We go to the little white church for the first time one sunny fall morning, and the light streaks in as we stand there singing and then turn to greet our neighbors.
We say hello and smile. People shake our hands warmly but do not ask our names.
The room quiets, and a woman comes to the front to tell a bit of her story. A little pre-sermon thought. An anecdote. An antidote.
It’s a story about loneliness and friendship. It’s the story of how she and her husband struggled so mightily to connect at church, how they joined things, how they “plugged in,” how they never seemed to be able to cultivate the friendships they really wanted.
I don’t remember the details of her story. But I remember the conclusion. The metaphor. The epiphany.
“What I discovered,” she says, “is that people are like Lego blocks. Some of us have lots of connector spots, and some of us are those little square ones with only four spots, and it’s not personal. You just only have a certain amount of space for friendship.”
The whole place seems to be nodding in tandem, and she says, “I discovered that people weren’t intentionally trying to exclude me. It’s just that all their Lego connector spots were full.”
And of course, it made all the sense in the world.
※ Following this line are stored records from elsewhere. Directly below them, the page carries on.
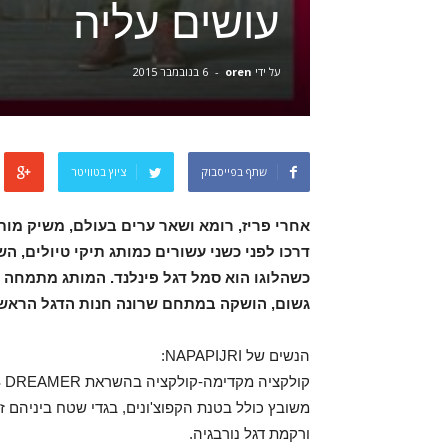
עושים עליה
על ידי
oren
-
6 בנובמבר 2015
שתף בפייסבוק
ציוץ בטוויטר
דרכו לפני כשני עשורים כמותג תיקי טיולים,
כשהלוגו הוא סמל דגל פינלנד. המותג מתמחה בב
גשום, הושקה במתחם שרונה חנות הדגל הראשונ
הנשים של NAPAPIJRI:
משובץ כולל בטנת הקפוצ'ונים, בגדי שטח ביניהם ז'
ורקמת דגל נורבגיה.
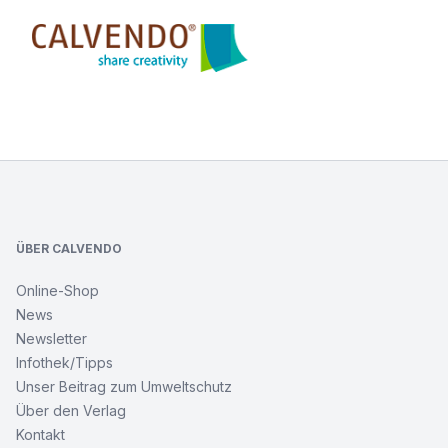
Calvendo
Footer
ÜBER CALVENDO
Online-Shop
News
Newsletter
Infothek/Tipps
Unser Beitrag zum Umweltschutz
Über den Verlag
Kontakt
But I was lonely. I was waiting for the church people to take us straight in like they did all those years before. I needed love and belonging and an invitation to lunch.
But they were Lego blocks filled up, connected and connecting, already built into what they wanted to be.
I’ve always been an introvert. From my earliest childhood, I was a one-best-friend kind of person…which I suppose makes me even worse than one of those four-pronged square Legos. I’m like a Lego dot.
I am acutely aware of my own limitations when it comes to friendship and connection. Too many dinner/coffee/drinks dates in a row, and I get crabby and claustrophobic. Too many toddlers up in my business, and I turn into Wacko Yelling Mom.
I believe that God did not build us to be BFFs with every person to cross our paths. We are limited. We are meant to be limited.
And yet, at the heart of the gospel is this idea of more than enough – more than enough love to cover our hate, more than enough grace to cover our brokenness, more than enough Light to dispel our darkness.
There is a story in the Bible about a boy who gives what he has – a couple of fish, a few loaves of bread. And Jesus takes it and blesses it, and somehow, it feeds a whole hungry crowd of five thousand.
What is clearly not enough becomes enough. Becomes more than enough.
And I think about this when I think about relationships and church and plugging in. When I think about the lonely ones who are in between homes. Who are in transition, who are looking for their people, who are not sure they’ll ever find them.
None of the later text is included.